Jury ready to start deliberations as Roman Storm’s money laundering trial feels to close



NEW YORK – A MANHATTAN jury will soon begin its deliberations in the Roman Storm trial, deciding whether the cash tornado developer is guilty of helping computer pirates and other cybercriminals to wash more than $ 1 billion in dirty money.

Early in the day, the jurors heard the final arguments of the prosecutor and the Storm defense team, who spent hours talking to the jury trying to mark and contextualize the evidence obtained through the testimony of the witnesses during the last three weeks of judgment. The sum of each side followed the form of its general cases.

Prosecutors tried to paint Storm and his co -founders as participants arranged in a criminal conspiracy to wash money for bad actors (even for North Korea computer pirates). They knew that the criminals were using their platform, prosecutors said, because they received dozens and dozens of emails from victims who asked for help. They did not respond to those emails, or sent them an answer of actions telling the victims that they could not recover their money because the tornado cash groups were immutable, an answer that prosecutors described as a “script full of lies.” Although the pools were immutable (a fact that the expert witnesses on both sides agreed), Storm and their co -workers had total control of the cash user interface and regularly made changes. Therefore, prosecutors argued that they could have done, if they wanted, to have made changes that would have dissuaded the computer pirates to use it, such as implementing a user registry that kept records of the Tornado Trando Data Cash. Because they did not, prosecutors said, Storm and their colleagues knew that they were building a tool for computer pirates, calling for the privacy requests of Tornado Cash a mere “cover story” for the true purpose: earn a lot of money with criminals.

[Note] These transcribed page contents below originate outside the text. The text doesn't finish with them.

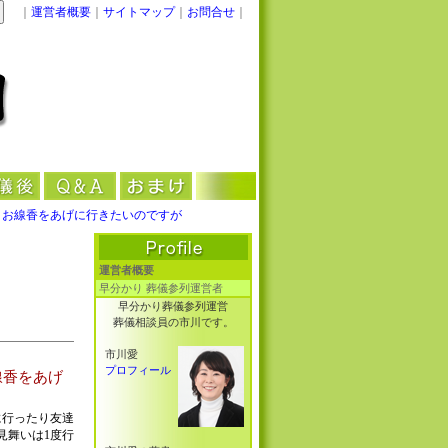
｜
運営者概要
｜
サイトマップ
｜
お問合せ
｜
、お線香をあげに行きたいのですが
運営者概要
早分かり 葬儀参列運営者
早分かり葬儀参列運営
葬儀相談員の市川です。
市川愛
プロフィール
線香をあげ
に行ったり友達
見舞いは1度行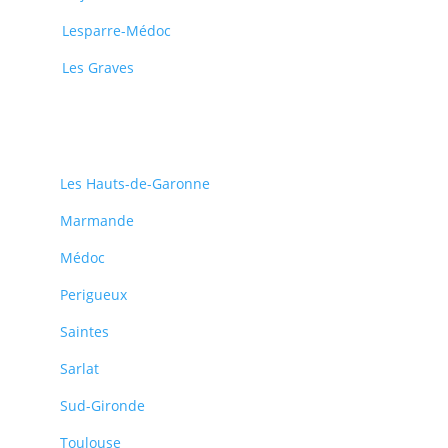
Lesparre-Médoc
Les Graves
Les Hauts-de-Garonne
Marmande
Médoc
Perigueux
Saintes
Sarlat
Sud-Gironde
Toulouse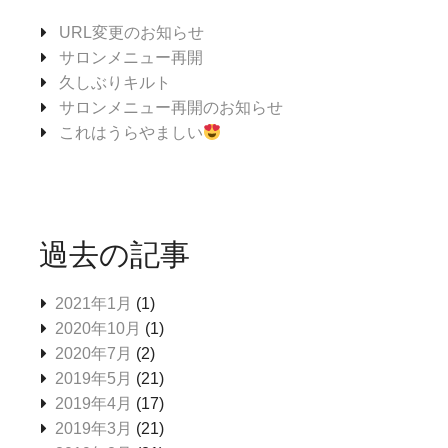
URL変更のお知らせ
サロンメニュー再開
久しぶりキルト
サロンメニュー再開のお知らせ
これはうらやましい
過去の記事
2021年1月
(1)
2020年10月
(1)
2020年7月
(2)
2019年5月
(21)
2019年4月
(17)
2019年3月
(21)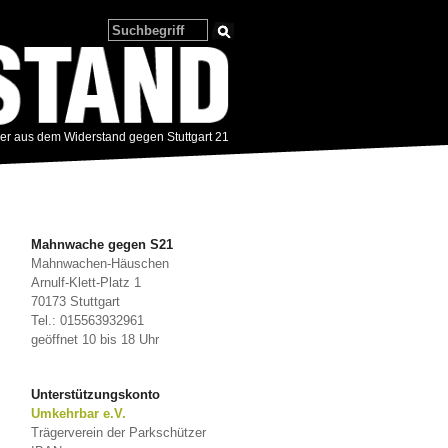
zer aus dem Widerstand gegen Stuttgart 21
Mahnwache gegen S21
Mahnwachen-Häuschen
Arnulf-Klett-Platz 1
70173 Stuttgart
Tel.: 015563932961
geöffnet 10 bis 18 Uhr
Unterstützungskonto
Umkehrbar e.V.
Trägerverein der Parkschützer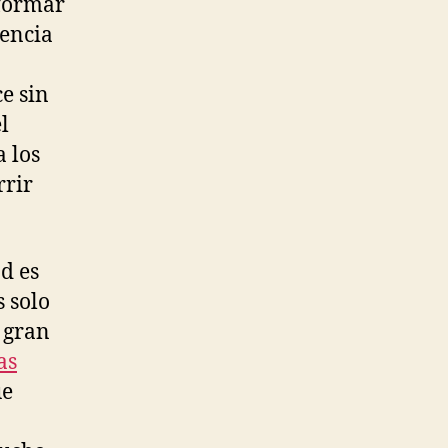
sformar
tencia
e sin
l
a los
rrir
ad es
s solo
 gran
as
ue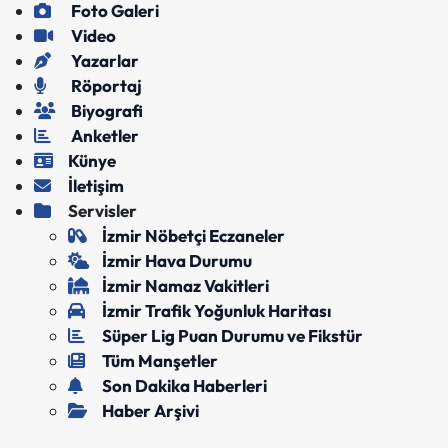
Foto Galeri
Video
Yazarlar
Röportaj
Biyografi
Anketler
Künye
İletişim
Servisler
İzmir Nöbetçi Eczaneler
İzmir Hava Durumu
İzmir Namaz Vakitleri
İzmir Trafik Yoğunluk Haritası
Süper Lig Puan Durumu ve Fikstür
Tüm Manşetler
Son Dakika Haberleri
Haber Arşivi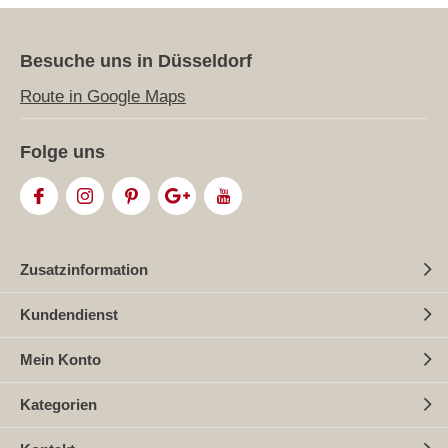
Besuche uns in Düsseldorf
Route in Google Maps
Folge uns
Zusatzinformation
Kundendienst
Mein Konto
Kategorien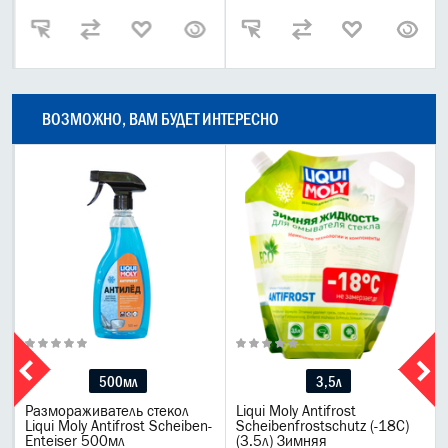
ВОЗМОЖНО, ВАМ БУДЕТ ИНТЕРЕСНО
500мл
3,5л
Размораживатель стекол
Liqui Moly Antifrost
Liqui Moly Antifrost Scheiben-
Scheibenfrostschutz (-18C)
Enteiser 500мл
(3.5л) Зимняя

When it was the turn of the defense for the closure of the arguments, Storm’s lawyers retreated against the government’s narrative, pointing out numerous cases in which the Prosecutor’s Office had selected data, text messages and other important evidence for Storm and their co -founders to seem badly. For example, prosecutors said in their final arguments that Storm knew that Tornado Cash was doing something wrong, because he lied to his bank about what he was doing in a routine commercial account survey. But Storm’s lawyers told the jury that prosecutors had left a complete section of responses on Storm’s response to the bank, where he told them that he was working on a decentralized finance project (Defi), that his company had cryptography investments, and that he received money from Gitcoin, a crypto financing platform. Storm, said his lawyers, did not believe he was doing anything illegal in the construction of tornado cash: he developed outpatient, left a 2019 Ethboston Hackboston project that attracted the interest of legitimate investors.

“This [wasn’t] It happens in some alley somewhere, ”said David Patton, a partner of Hecker Fink and Storm lawyer.

Tornado Cash, said Storm’s lawyers, was developed to meet a real and important need for privacy in the Ethereum community. To have implemented a user registry that tracked the transactions and personal information of the user, a “solution” floated by the expert testimony of the Prosecutor’s Office, Philip Werlau, which, according to him, could have prevented the computer pirates from using the platform, may have dissuaded the computer pirates, but would also have completely defeated the purposes of privacy of the privacy of the privacy of the privacy of the privacy. First place.

“It’s easy for the Prosecutor’s Office … for the field marshal on Monday morning,” Patton said. “” You should have done something different, we believe you should have done it more like Google or Spotify … The software was not illegal. It was not obliged to close it or change the front. “

Patton rejected the idea of the Prosecutor’s Office that the storm was, therefore, complicit in criminal activity because it did not voluntarily made changes to make its product less attractive to criminals.

“That’s a jump,” he said.

Storm has been accused of a conspiracy charge to commit money laundering, conspiracy to operate money without a license that transmits businesses and conspiracy to violate international sanctions, so, if he is declared guilty of all aspects, he faces a maximum sentence of 45 years in prison.

At the time of the publication, the judge who supervises the case, the American district judge Katherine Polk Failla of the Southern District of New York (SDNY) is accusing the jury before freeing the group to start deliberating.